**Problem to solve**
From the entries below, return every line that includes the word "понедельник".

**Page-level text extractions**
+ + + + + + +
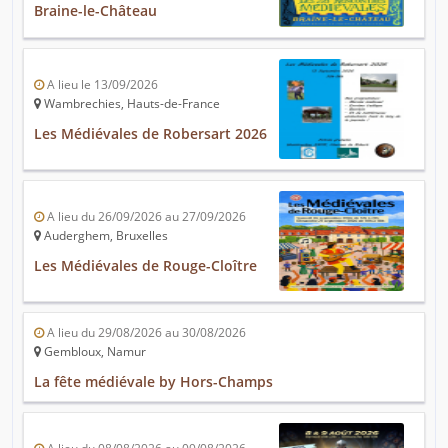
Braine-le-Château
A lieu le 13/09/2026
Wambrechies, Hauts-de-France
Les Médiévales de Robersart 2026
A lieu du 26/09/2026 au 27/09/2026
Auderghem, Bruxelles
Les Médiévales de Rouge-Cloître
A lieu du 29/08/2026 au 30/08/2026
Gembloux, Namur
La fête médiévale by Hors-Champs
+ + + + + + +
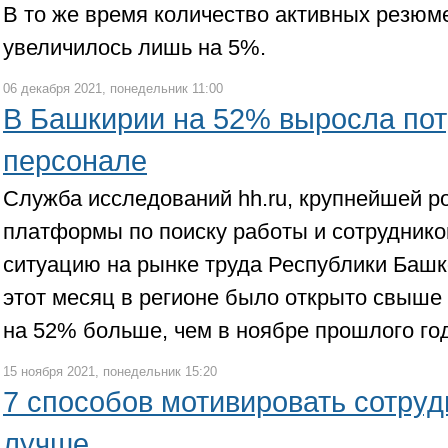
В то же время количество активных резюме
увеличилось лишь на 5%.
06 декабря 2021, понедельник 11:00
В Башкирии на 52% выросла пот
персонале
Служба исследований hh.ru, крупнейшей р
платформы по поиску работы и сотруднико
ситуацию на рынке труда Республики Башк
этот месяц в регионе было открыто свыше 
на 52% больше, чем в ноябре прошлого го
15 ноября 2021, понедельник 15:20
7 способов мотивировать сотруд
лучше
+ + + + + + +
**Reply**
06 декабря 2021, понедельник 11:00
15 ноября 2021, понедельник 15:20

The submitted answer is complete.